◆ Given data

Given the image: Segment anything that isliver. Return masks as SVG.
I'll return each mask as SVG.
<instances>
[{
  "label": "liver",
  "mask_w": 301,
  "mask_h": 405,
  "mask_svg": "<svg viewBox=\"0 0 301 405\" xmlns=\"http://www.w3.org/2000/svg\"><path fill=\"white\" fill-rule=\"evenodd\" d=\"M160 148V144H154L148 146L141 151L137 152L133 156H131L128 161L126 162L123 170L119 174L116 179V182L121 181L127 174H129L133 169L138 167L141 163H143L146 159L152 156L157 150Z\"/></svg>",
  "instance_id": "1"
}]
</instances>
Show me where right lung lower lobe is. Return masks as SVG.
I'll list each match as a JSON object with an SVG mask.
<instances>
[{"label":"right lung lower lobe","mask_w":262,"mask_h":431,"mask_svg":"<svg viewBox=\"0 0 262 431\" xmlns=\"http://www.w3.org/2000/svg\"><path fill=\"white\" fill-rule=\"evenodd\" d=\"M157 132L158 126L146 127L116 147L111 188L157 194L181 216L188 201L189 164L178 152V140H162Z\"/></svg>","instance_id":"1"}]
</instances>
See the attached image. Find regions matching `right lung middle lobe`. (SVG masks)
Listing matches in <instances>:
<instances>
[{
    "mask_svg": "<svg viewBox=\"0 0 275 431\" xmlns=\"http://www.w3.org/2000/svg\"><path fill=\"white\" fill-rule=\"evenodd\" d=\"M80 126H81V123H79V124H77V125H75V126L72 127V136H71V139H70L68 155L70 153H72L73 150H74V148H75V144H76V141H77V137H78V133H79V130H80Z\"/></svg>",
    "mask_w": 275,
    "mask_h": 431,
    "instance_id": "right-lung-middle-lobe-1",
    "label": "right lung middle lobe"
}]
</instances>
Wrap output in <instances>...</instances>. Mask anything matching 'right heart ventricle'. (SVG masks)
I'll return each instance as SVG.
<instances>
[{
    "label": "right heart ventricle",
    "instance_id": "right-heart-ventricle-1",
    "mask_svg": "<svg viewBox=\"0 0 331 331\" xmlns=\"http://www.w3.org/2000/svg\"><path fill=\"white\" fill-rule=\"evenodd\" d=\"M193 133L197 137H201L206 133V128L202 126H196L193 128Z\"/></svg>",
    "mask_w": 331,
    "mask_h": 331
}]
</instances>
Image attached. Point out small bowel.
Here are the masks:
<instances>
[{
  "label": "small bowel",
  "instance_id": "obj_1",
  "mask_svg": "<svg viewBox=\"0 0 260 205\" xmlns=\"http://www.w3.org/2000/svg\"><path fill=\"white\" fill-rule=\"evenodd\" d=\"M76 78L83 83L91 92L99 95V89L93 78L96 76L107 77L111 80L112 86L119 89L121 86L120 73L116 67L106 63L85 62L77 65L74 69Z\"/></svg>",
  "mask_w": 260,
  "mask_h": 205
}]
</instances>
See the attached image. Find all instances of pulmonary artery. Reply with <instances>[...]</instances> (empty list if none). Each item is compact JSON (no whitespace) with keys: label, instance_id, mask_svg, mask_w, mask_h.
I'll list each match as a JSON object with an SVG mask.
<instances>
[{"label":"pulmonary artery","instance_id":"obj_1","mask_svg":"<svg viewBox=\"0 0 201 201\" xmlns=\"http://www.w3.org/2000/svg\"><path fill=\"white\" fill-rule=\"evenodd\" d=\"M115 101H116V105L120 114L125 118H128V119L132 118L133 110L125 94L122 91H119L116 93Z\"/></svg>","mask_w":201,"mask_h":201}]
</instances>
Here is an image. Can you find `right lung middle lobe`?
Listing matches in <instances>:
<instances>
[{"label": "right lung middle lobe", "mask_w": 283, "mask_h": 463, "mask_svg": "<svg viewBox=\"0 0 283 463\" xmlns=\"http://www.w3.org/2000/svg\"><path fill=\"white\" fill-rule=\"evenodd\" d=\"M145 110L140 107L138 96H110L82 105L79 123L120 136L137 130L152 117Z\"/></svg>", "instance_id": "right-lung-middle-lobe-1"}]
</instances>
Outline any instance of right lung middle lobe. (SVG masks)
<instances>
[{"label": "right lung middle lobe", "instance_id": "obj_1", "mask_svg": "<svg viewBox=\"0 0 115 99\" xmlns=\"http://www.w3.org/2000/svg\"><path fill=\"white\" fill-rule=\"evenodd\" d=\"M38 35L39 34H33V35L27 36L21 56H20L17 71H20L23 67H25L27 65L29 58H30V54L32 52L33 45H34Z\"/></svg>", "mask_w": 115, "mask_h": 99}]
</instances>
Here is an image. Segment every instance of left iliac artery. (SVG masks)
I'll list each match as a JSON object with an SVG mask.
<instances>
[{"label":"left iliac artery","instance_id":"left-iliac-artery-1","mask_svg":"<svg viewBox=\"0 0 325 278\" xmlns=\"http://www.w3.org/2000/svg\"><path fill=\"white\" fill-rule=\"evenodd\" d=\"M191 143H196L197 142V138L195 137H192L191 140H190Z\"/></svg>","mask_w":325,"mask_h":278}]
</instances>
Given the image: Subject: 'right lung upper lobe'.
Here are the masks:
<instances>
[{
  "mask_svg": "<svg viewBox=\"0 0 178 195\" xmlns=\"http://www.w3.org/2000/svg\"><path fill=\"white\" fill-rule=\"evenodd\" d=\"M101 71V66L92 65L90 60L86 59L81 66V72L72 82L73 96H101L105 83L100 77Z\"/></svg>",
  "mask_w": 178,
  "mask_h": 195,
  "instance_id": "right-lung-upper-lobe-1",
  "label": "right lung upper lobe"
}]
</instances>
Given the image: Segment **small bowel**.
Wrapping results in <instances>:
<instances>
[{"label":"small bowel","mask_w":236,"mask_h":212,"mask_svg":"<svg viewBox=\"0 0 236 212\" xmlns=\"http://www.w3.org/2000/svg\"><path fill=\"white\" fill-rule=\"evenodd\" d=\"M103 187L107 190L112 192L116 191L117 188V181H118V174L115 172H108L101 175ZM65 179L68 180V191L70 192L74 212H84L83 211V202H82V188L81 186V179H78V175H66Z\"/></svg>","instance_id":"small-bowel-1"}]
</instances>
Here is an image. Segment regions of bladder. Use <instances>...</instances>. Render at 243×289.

◆ Task statement
The material is to be written out again in full, with no word altered.

◆ Your solution
Given the image: Segment anything that isliver. Return masks as SVG.
I'll return each mask as SVG.
<instances>
[{
  "label": "liver",
  "mask_w": 301,
  "mask_h": 405,
  "mask_svg": "<svg viewBox=\"0 0 301 405\" xmlns=\"http://www.w3.org/2000/svg\"><path fill=\"white\" fill-rule=\"evenodd\" d=\"M160 148V144H154L148 146L141 151L137 152L133 156H131L128 161L126 162L123 170L119 174L116 179V182L121 181L127 174H129L133 169L138 167L141 163H143L146 159L152 156L157 150Z\"/></svg>",
  "instance_id": "1"
}]
</instances>
Show me where right lung lower lobe is. Return masks as SVG.
I'll list each match as a JSON object with an SVG mask.
<instances>
[{"label":"right lung lower lobe","mask_w":262,"mask_h":431,"mask_svg":"<svg viewBox=\"0 0 262 431\" xmlns=\"http://www.w3.org/2000/svg\"><path fill=\"white\" fill-rule=\"evenodd\" d=\"M157 132L158 126L146 127L116 147L111 188L157 194L181 216L188 201L189 164L178 152V140H162Z\"/></svg>","instance_id":"1"}]
</instances>
See the attached image. Find regions matching `right lung middle lobe`. (SVG masks)
Listing matches in <instances>:
<instances>
[{
    "mask_svg": "<svg viewBox=\"0 0 275 431\" xmlns=\"http://www.w3.org/2000/svg\"><path fill=\"white\" fill-rule=\"evenodd\" d=\"M80 126H81V123H79V124H77V125H75V126L72 127V136H71V139H70L68 155L70 153H72L73 150H74V148H75V144H76V141H77V137H78V133H79V130H80Z\"/></svg>",
    "mask_w": 275,
    "mask_h": 431,
    "instance_id": "right-lung-middle-lobe-1",
    "label": "right lung middle lobe"
}]
</instances>
Wrap output in <instances>...</instances>. Mask anything matching 'right heart ventricle'. (SVG masks)
I'll return each instance as SVG.
<instances>
[{
    "label": "right heart ventricle",
    "instance_id": "right-heart-ventricle-1",
    "mask_svg": "<svg viewBox=\"0 0 331 331\" xmlns=\"http://www.w3.org/2000/svg\"><path fill=\"white\" fill-rule=\"evenodd\" d=\"M193 133L197 137H201L206 133V128L202 126H196L193 128Z\"/></svg>",
    "mask_w": 331,
    "mask_h": 331
}]
</instances>
Image attached. Point out small bowel.
Here are the masks:
<instances>
[{
  "label": "small bowel",
  "instance_id": "obj_1",
  "mask_svg": "<svg viewBox=\"0 0 260 205\" xmlns=\"http://www.w3.org/2000/svg\"><path fill=\"white\" fill-rule=\"evenodd\" d=\"M76 78L83 83L91 92L99 95V89L93 78L96 76L107 77L111 80L112 86L119 89L121 86L120 73L116 67L106 63L85 62L77 65L74 69Z\"/></svg>",
  "mask_w": 260,
  "mask_h": 205
}]
</instances>
See the attached image. Find all instances of pulmonary artery. Reply with <instances>[...]</instances> (empty list if none). Each item is compact JSON (no whitespace) with keys: label, instance_id, mask_svg, mask_w, mask_h.
I'll list each match as a JSON object with an SVG mask.
<instances>
[{"label":"pulmonary artery","instance_id":"obj_1","mask_svg":"<svg viewBox=\"0 0 201 201\" xmlns=\"http://www.w3.org/2000/svg\"><path fill=\"white\" fill-rule=\"evenodd\" d=\"M115 101H116V105L120 114L125 118H128V119L132 118L133 110L125 94L122 91H119L116 93Z\"/></svg>","mask_w":201,"mask_h":201}]
</instances>
Here is an image. Can you find `right lung middle lobe`?
Listing matches in <instances>:
<instances>
[{"label": "right lung middle lobe", "mask_w": 283, "mask_h": 463, "mask_svg": "<svg viewBox=\"0 0 283 463\" xmlns=\"http://www.w3.org/2000/svg\"><path fill=\"white\" fill-rule=\"evenodd\" d=\"M145 110L140 107L138 96H110L82 105L79 123L120 136L137 130L152 117Z\"/></svg>", "instance_id": "right-lung-middle-lobe-1"}]
</instances>
Outline any instance of right lung middle lobe. (SVG masks)
<instances>
[{"label": "right lung middle lobe", "instance_id": "obj_1", "mask_svg": "<svg viewBox=\"0 0 115 99\" xmlns=\"http://www.w3.org/2000/svg\"><path fill=\"white\" fill-rule=\"evenodd\" d=\"M38 35L39 34H33V35L27 36L21 56H20L17 71H20L23 67H25L27 65L29 58H30V54L32 52L33 45H34Z\"/></svg>", "mask_w": 115, "mask_h": 99}]
</instances>
Here is an image. Segment every instance of left iliac artery. (SVG masks)
I'll list each match as a JSON object with an SVG mask.
<instances>
[{"label":"left iliac artery","instance_id":"left-iliac-artery-1","mask_svg":"<svg viewBox=\"0 0 325 278\" xmlns=\"http://www.w3.org/2000/svg\"><path fill=\"white\" fill-rule=\"evenodd\" d=\"M191 143H196L197 142V138L195 137H192L191 140H190Z\"/></svg>","mask_w":325,"mask_h":278}]
</instances>
Given the image: Subject: 'right lung upper lobe'.
Here are the masks:
<instances>
[{
  "mask_svg": "<svg viewBox=\"0 0 178 195\" xmlns=\"http://www.w3.org/2000/svg\"><path fill=\"white\" fill-rule=\"evenodd\" d=\"M101 71V66L92 65L90 60L86 59L81 66V72L72 82L73 96H101L105 83L100 77Z\"/></svg>",
  "mask_w": 178,
  "mask_h": 195,
  "instance_id": "right-lung-upper-lobe-1",
  "label": "right lung upper lobe"
}]
</instances>
Given the image: Segment **small bowel**.
Wrapping results in <instances>:
<instances>
[{"label":"small bowel","mask_w":236,"mask_h":212,"mask_svg":"<svg viewBox=\"0 0 236 212\" xmlns=\"http://www.w3.org/2000/svg\"><path fill=\"white\" fill-rule=\"evenodd\" d=\"M103 187L107 190L112 192L116 191L117 188V181H118V174L115 172H108L101 175ZM65 179L68 180V191L70 192L74 212H84L83 211V202H82V188L81 186V179H78V175H66Z\"/></svg>","instance_id":"small-bowel-1"}]
</instances>
Here is an image. Segment regions of bladder. Use <instances>...</instances>. Render at 243×289.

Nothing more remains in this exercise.